Let $L$ be a lattice and $x\in L$ a fixed element. Consider $L':=\{y\in L\mid x \leq y\}$.
Is $L'$ a lattice?
If $a,b\in L'$, then $x\leq a \leq a\lor b\in L'$, so I guess the join in $L'$ is just the join in $L$.
But I'm not sure whether $L'$ has a meet operation.
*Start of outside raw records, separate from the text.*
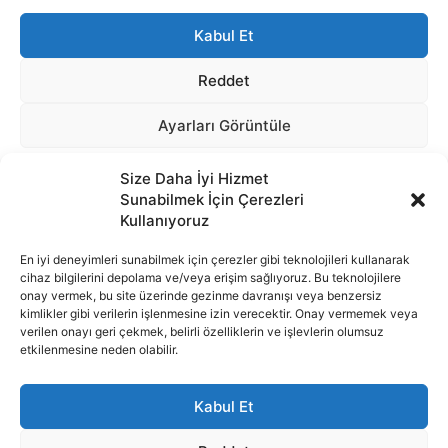
Size Daha İyi Hizmet
Sunabilmek İçin Çerezleri
Kullanıyoruz
En iyi deneyimleri sunabilmek için çerezler gibi teknolojileri kullanarak
cihaz bilgilerini depolama ve/veya erişim sağlıyoruz. Bu teknolojilere
onay vermek, bu site üzerinde gezinme davranışı veya benzersiz
İnternet portalımızda yer alan tüm haber metini, resim ve benzeri
kimlikler gibi verilerin işlenmesine izin verecektir. Onay vermemek veya
içeriğin hakları Sigortamedya Yayıncılık A.Ş.'ye aittir. Hiçbir şekilde
verilen onayı geri çekmek, belirli özelliklerin ve işlevlerin olumsuz
basılı ya da elektronik bir ortamda, kaynak gösterilse bile izin
etkilenmesine neden olabilir.
alınmadan kullanılamaz.
e-Mail Adresimiz:
info@sigortamedia.com
Kabul Et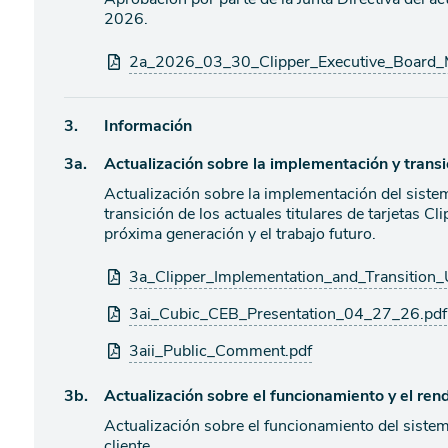
de
2026.
agenda
Archivos
2a_2026_03_30_Clipper_Executive_Board_M
adjuntos
Ítem
3.
Información
Ítem
3a.
Actualización sobre la implementación y trans
de
agenda
Actualización sobre la implementación del siste
de
transición de los actuales titulares de tarjetas C
agenda
próxima generación y el trabajo futuro.
Archivos
3a_Clipper_Implementation_and_Transition_
adjuntos
3ai_Cubic_CEB_Presentation_04_27_26.pdf
3aii_Public_Comment.pdf
Ítem
3b.
Actualización sobre el funcionamiento y el ren
Actualización sobre el funcionamiento del sistema
de
cliente.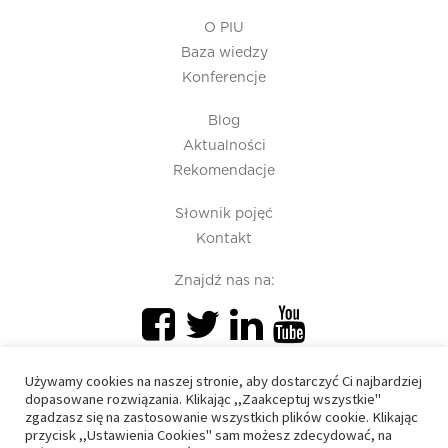
O PIU
Baza wiedzy
Konferencje
Blog
Aktualności
Rekomendacje
Słownik pojęć
Kontakt
Znajdź nas na:
Używamy cookies na naszej stronie, aby dostarczyć Ci najbardziej
dopasowane rozwiązania. Klikając ,,Zaakceptuj wszystkie"
zgadzasz się na zastosowanie wszystkich plików cookie. Klikając
przycisk ,,Ustawienia Cookies" sam możesz zdecydować, na
PIU 2020 © All right reserved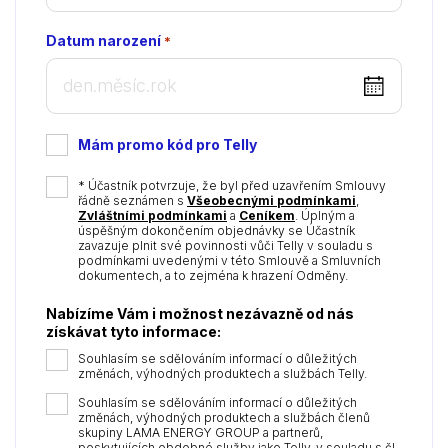
Datum narození
*
DD
dot
MM
Mám promo kód pro Telly
dot
YYYY
*
* Účastník potvrzuje, že byl před uzavřením Smlouvy
řádně seznámen s
Všeobecnými podmínkami
,
Zvláštními podmínkami
a
Ceníkem
. Úplným a
úspěšným dokončením objednávky se Účastník
zavazuje plnit své povinnosti vůči Telly v souladu s
podmínkami uvedenými v této Smlouvě a Smluvních
dokumentech, a to zejména k hrazení Odměny.
Nabízíme Vám i možnost nezávazně od nás
získávat tyto informace:
Souhlasím se sdělováním informací o důležitých
změnách, výhodných produktech a službách Telly.
Souhlasím se sdělováním informací o důležitých
změnách, výhodných produktech a službách členů
skupiny LAMA ENERGY GROUP a partnerů,
poskytujících obdobné služby jako Telly, v souladu s čl.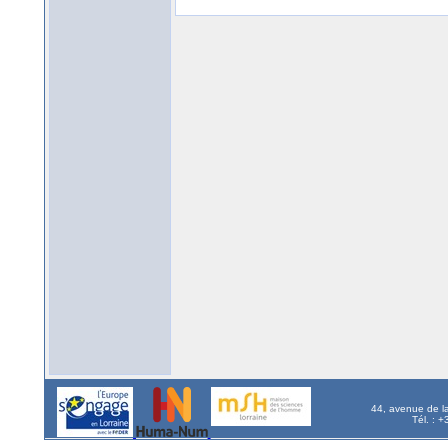
44, avenue de l
Tél. :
Let again $a, b\in L'$. Then the meet of $a, b\in L$ is an element $a\land b\in L$ such that $a\land b\leq a$ and $a\land b\leq b$. I don't see whether I conclude from this that $a\land b$ are in $L'$. But $a\land b\in L'$ should be true if the implication $$(x\leq a) \,\&\, (x\leq b)\implies (x\leq a\land b)$$ holds in a lattice, because then by definition of $L'$ we have $a\land b\in L'$.
Does this implication hold in any lattice?
A further question is:
If $L$ is a complete lattice, is $L'$ a complete lattice?
$L'$ is a lattice since $x \leq a$ and $x \leq b$ implies that $x \leq a \wedge b$ (which is one of your questions).
Again, if $L$ is complete, and $A \subseteq L'$, then $x \leq \bigwedge A$, by the same reason.
So $L'$ will be complete too (having $x$ as its bottom element).